What the task requires -
What you return should be only the lines in the entries below between the one holding "cổng đáp ứng tốt hệ thống camera" and the one holding "OVO Points Sudah", ends included, with every picture left out.

(Stored data entries)
########################################

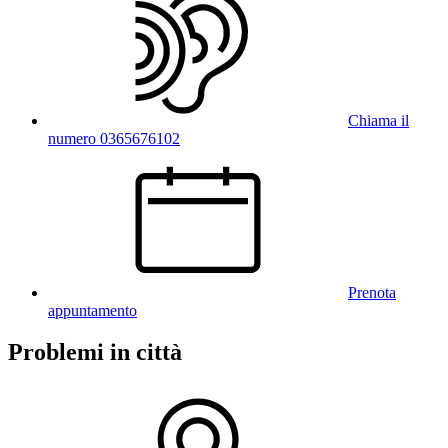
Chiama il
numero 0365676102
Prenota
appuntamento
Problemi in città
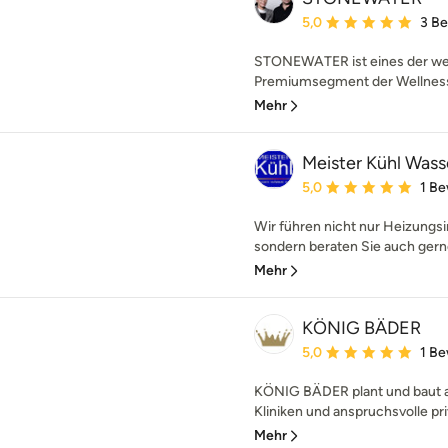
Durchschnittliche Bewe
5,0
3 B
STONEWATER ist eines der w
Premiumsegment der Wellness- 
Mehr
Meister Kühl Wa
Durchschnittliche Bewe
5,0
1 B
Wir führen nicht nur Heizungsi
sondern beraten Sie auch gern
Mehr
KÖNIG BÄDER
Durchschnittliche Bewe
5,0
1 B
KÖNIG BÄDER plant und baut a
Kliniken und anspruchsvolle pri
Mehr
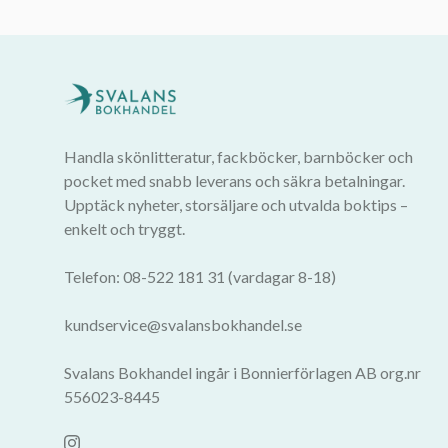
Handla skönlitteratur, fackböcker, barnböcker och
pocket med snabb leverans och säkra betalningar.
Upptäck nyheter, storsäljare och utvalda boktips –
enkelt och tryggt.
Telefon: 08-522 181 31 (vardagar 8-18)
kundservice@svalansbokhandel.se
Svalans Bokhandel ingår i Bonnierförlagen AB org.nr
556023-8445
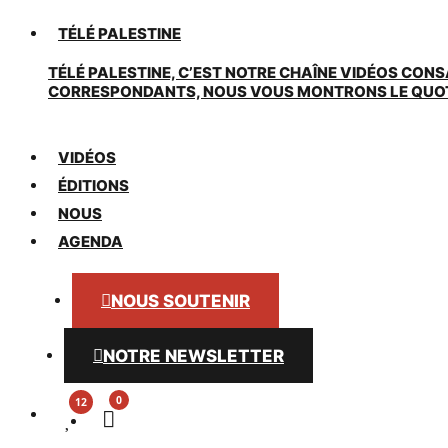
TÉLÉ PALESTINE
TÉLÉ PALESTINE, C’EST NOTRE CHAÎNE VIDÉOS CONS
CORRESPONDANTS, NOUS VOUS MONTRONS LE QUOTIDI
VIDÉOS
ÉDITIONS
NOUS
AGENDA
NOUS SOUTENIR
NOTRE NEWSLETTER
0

########################################

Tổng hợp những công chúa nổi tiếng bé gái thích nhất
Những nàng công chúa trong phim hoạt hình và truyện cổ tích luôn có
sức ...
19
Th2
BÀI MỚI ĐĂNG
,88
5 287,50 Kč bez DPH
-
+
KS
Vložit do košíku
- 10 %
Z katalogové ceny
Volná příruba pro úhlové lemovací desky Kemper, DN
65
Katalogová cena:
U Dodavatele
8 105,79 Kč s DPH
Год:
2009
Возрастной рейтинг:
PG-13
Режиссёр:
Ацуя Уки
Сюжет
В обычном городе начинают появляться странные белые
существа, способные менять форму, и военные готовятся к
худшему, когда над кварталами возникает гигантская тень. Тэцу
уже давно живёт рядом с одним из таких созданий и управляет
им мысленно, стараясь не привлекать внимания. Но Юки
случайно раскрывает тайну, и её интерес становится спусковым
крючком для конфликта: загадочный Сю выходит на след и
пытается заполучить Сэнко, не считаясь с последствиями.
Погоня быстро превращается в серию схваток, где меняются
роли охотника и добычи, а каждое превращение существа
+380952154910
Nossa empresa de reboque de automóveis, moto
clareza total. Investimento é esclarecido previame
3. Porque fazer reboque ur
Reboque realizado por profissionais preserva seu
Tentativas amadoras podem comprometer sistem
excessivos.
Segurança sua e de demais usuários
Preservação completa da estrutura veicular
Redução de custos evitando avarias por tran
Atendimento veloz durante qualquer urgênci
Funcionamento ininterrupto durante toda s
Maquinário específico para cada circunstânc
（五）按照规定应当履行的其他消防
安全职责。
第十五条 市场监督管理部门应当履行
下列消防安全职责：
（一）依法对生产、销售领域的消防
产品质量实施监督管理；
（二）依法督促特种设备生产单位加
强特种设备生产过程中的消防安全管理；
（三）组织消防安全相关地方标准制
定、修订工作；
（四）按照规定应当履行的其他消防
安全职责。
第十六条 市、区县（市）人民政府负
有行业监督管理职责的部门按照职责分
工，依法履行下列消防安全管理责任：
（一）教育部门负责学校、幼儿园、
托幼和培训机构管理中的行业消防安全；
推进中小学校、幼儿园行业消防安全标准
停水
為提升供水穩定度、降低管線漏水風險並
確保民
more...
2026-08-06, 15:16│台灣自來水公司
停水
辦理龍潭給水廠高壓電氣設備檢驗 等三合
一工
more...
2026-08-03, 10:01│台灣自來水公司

########################################

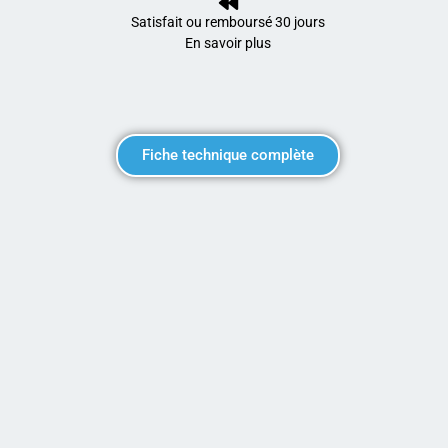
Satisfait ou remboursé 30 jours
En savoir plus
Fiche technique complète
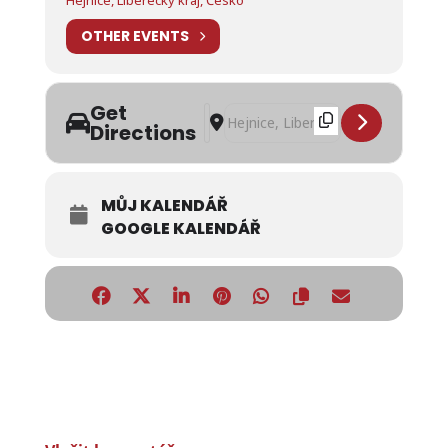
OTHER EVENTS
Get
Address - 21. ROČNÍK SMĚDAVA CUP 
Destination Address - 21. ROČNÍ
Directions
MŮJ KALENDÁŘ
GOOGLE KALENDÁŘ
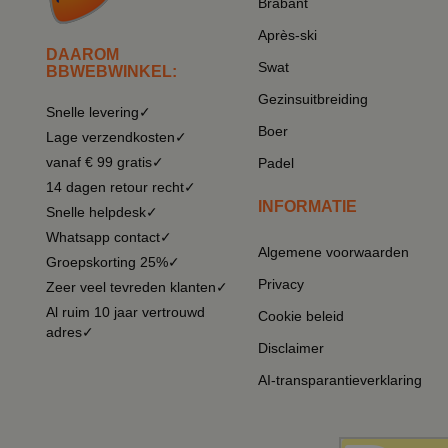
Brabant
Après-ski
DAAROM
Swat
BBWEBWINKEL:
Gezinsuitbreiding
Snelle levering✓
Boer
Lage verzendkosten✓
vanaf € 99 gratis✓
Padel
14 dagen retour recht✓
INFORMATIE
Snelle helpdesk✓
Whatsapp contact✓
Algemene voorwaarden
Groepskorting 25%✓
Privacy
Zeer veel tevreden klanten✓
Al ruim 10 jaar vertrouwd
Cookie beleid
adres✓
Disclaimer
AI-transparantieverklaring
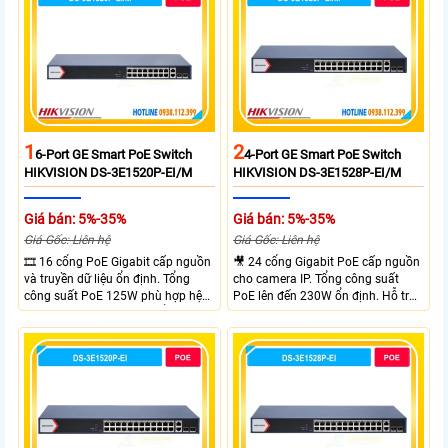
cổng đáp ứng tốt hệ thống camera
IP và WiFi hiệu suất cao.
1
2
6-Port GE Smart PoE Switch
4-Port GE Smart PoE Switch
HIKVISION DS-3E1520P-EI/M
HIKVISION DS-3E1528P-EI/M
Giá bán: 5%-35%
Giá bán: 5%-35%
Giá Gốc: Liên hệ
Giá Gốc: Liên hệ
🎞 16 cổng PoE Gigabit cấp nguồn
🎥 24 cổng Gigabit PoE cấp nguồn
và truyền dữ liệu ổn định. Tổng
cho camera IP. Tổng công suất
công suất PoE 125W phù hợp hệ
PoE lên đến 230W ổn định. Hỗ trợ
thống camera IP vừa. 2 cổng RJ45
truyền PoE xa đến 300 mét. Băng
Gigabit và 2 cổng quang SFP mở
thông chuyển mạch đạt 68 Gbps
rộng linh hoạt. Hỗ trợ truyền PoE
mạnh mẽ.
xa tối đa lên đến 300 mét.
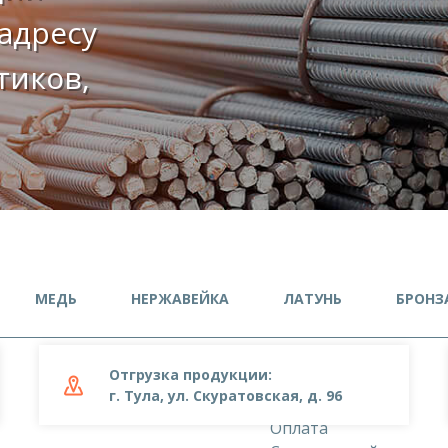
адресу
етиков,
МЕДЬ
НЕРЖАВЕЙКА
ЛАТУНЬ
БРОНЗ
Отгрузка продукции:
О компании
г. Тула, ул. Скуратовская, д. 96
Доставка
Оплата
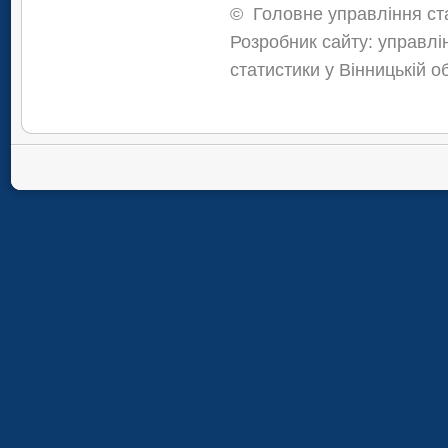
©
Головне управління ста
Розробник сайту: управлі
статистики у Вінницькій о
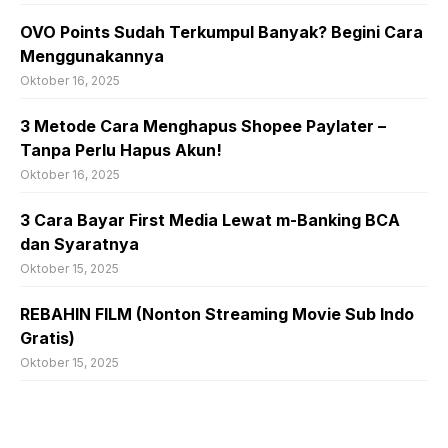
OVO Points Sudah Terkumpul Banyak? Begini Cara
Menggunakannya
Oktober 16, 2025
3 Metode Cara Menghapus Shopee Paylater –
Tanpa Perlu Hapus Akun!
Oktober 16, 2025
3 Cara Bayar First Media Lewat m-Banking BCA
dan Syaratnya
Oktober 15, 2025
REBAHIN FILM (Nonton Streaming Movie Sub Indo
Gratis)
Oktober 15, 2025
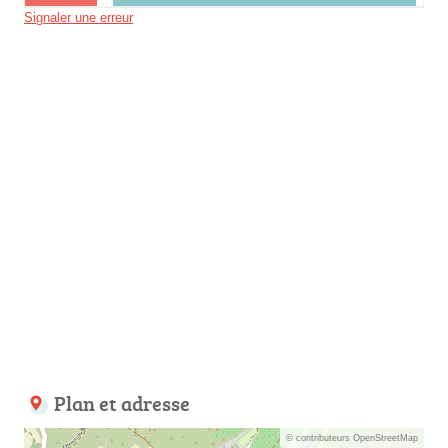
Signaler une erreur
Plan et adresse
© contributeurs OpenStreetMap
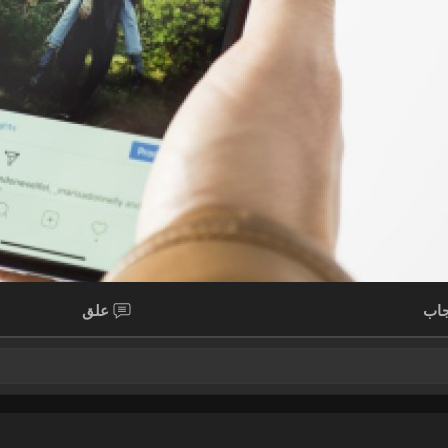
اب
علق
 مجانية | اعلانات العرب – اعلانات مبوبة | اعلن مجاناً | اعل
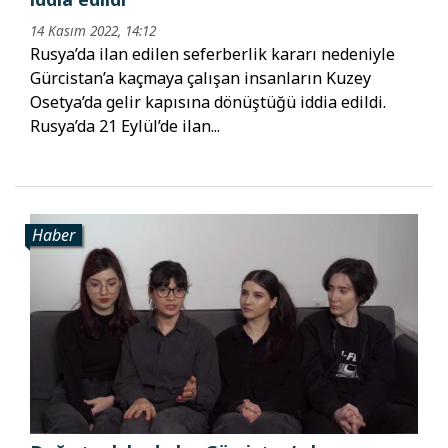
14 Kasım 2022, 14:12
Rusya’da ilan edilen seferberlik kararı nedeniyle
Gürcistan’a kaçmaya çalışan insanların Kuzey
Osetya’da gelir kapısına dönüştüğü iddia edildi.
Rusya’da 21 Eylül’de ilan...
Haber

########################################

Answer to this problem -
cổng đáp ứng tốt hệ thống camera
IP và WiFi hiệu suất cao.
1
2
6-Port GE Smart PoE Switch
4-Port GE Smart PoE Switch
HIKVISION DS-3E1520P-EI/M
HIKVISION DS-3E1528P-EI/M
Giá bán: 5%-35%
Giá bán: 5%-35%
Giá Gốc: Liên hệ
Giá Gốc: Liên hệ
🎞 16 cổng PoE Gigabit cấp nguồn
🎥 24 cổng Gigabit PoE cấp nguồn
và truyền dữ liệu ổn định. Tổng
cho camera IP. Tổng công suất
công suất PoE 125W phù hợp hệ
PoE lên đến 230W ổn định. Hỗ trợ
thống camera IP vừa. 2 cổng RJ45
truyền PoE xa đến 300 mét. Băng
Gigabit và 2 cổng quang SFP mở
thông chuyển mạch đạt 68 Gbps
rộng linh hoạt. Hỗ trợ truyền PoE
mạnh mẽ.
xa tối đa lên đến 300 mét.
адресу
етиков,
МЕДЬ
НЕРЖАВЕЙКА
ЛАТУНЬ
БРОНЗ
Отгрузка продукции:
О компании
г. Тула, ул. Скуратовская, д. 96
Доставка
Оплата
©
Головне управління ста
Розробник сайту: управлі
статистики у Вінницькій о
OVO Points Sudah Terkumpul Banyak? Begini Cara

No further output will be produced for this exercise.